Para Henriques et al. (2006) e Rezende (2004), a geração canguru apresenta-se como um fenômeno sociológico freqüente nos estratos médios e superiores da sociedade, que se justifica devido ao quadro de relativa abundância que estas possuem, o que tende a inibir assim motivações econômicas para uma vida melhor, que são bastante comuns em classes sociais menos favorecidas.

Já Azevedo (2007) alerta que o simples fato de uma pessoa morar com o pai ou com a mãe não faz com que ela se enquadre no rótulo "geração canguru". Entre as características que envolvem a geração canguru, Henriques et al. (2004) destacam, com base em uma pesquisa realizada como jovens adultos do Rio de Janeiro, alguns fatores intra-familiares e extra-familiares que explicam o prolongamento da permanência dos jovens adultos na casa paterna. Para compreender esses fatores, esses autores remetem a alguns elementos constitutivos do indivíduo contemporâneo, tais como: a incerteza, a instabilidade, o imediatismo e a insegurança. Com relação aos fatores extra-familiares, o mundo do trabalho aparece como cerne dessa discussão. Questões como investimento constante na vida profissional, dificuldade de inserção no mercado do trabalho, desemprego, avanço da tecnologia e globalização orientam o dia-a-dia dos jovens adultos, além de serem profundamente marcados por relações de instabilidade e insegurança.

Diante dessas colocações, verifica-se que os jovens dessa geração não são frutos do acaso, mas, pelo contrário, seu comportamento é decorrente de um mercado cada vez mais competitivo (DURAN, 2007). Por outro lado, a família aparece como uma instância mediadora entre esse domínio do mercado e o indivíduo, assumindo, assim, um espaço de mutualidade, amizade e apoio.

Desse modo, a família comparece como o locus de encontro das condições materiais e simbólicas de coexistência dos jovens e mediadora do trânsito privado-público-privado, que é permeável tanto por convocatórias locais quanto globais (BARBIANI, 2007).
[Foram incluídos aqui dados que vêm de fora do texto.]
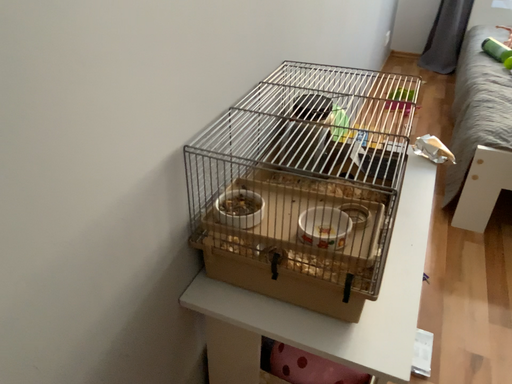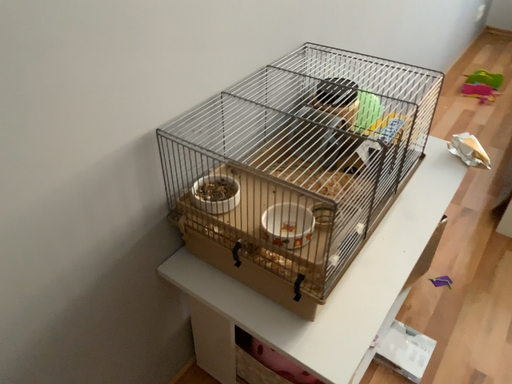 Question: How did the camera likely rotate when shooting the video?

Choices:
 (A) rotated right
 (B) rotated left

Answer: (B)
Como conseqüência, observa-se uma horizontalização nas relações familiares ou até mesmo uma neutralização da hierarquia, que segundo Henriques et al. (2004) representa uma abertura ao diálogo, posturas de companheirismo, ausência de limites, liberdade entre outros.

Além disso, Henriques et al. (2004) e Camarano (2003) destacam outros elementos que contribuem para a permanência dos filhos na casa dos pais: o pouco valor dado à independência individual; a diminuição dos conflitos geracionais ou a sua neutralização, ambivalência dos pais no que no que concerne à saída dos filhos de casa; a permissão para o sexo na casa dos pais; o conforto e o padrão de vida usufruídos na convivência familiar; o adiamento do casamento percebido nos dias atuais; as transformações ocorridas nos compromissos afetivos entre os pares (menos exigências e expectativas) entre outros.

Para compreender melhor essa protelação da convivência familiar, Henriques et al. (2004) demonstram essa questão sob o enfoque dos pais. Segundo esses autores, a saída dos filhos tende a ser um momento delicado no ciclo de vida familiar, uma vez que a experiência do “ninho vazio” é um fator sobrecarregado de carga emocional para a família, podendo até fragilizar o vínculo conjugal do casal. Portanto, a partir dessa realidade, os jovens adultos, ao adiarem a saída de casa, assumem o papel de guardiões da relação de seus pais, orientando-os também para um estilo jovem de vida.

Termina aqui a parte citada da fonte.